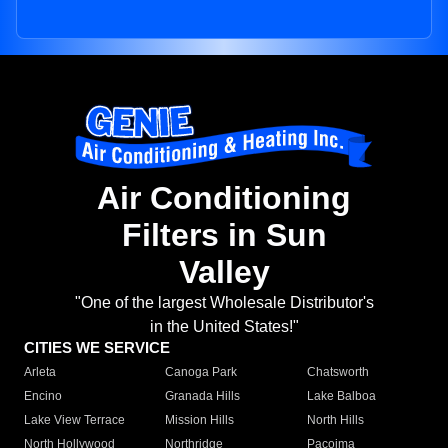
Air Conditioning
Filters in Sun
Valley
"One of the largest Wholesale Distributor's
in the United States!"
CITIES WE SERVICE
Arleta
Canoga Park
Chatsworth
Encino
Granada Hills
Lake Balboa
Lake View Terrace
Mission Hills
North Hills
North Hollywood
Northridge
Pacoima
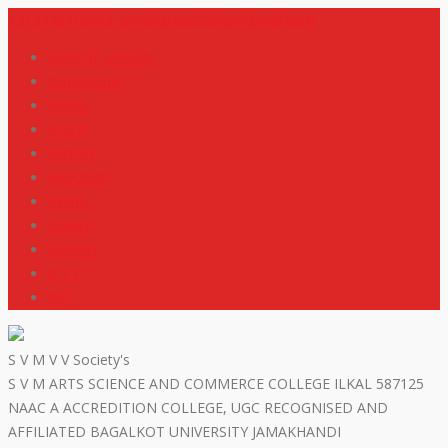
+919448418669
svmdegreecollege@gmail.com
code of conduct
Scholarship
Notes
M R P
IGNOU
NEP2020
Events
Gallery
Contact
R T I
ISO
S V M V V Society's
S V M ARTS SCIENCE AND COMMERCE COLLEGE ILKAL 587125
NAAC A ACCREDITION COLLEGE, UGC RECOGNISED AND
AFFILIATED BAGALKOT UNIVERSITY JAMAKHANDI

# Work item:
Where an entry holds a picture, drop it and transcribe everything else exactly.

# Reply:
Air Conditioning
Filters in Sun
Valley
"One of the largest Wholesale Distributor's
in the United States!"
CITIES WE SERVICE
Arleta
Canoga Park
Chatsworth
Encino
Granada Hills
Lake Balboa
Lake View Terrace
Mission Hills
North Hills
North Hollywood
Northridge
Pacoima
+919448418669
svmdegreecollege@gmail.com
code of conduct
Scholarship
Notes
M R P
IGNOU
NEP2020
Events
Gallery
Contact
R T I
ISO
S V M V V Society's
S V M ARTS SCIENCE AND COMMERCE COLLEGE ILKAL 587125
NAAC A ACCREDITION COLLEGE, UGC RECOGNISED AND
AFFILIATED BAGALKOT UNIVERSITY JAMAKHANDI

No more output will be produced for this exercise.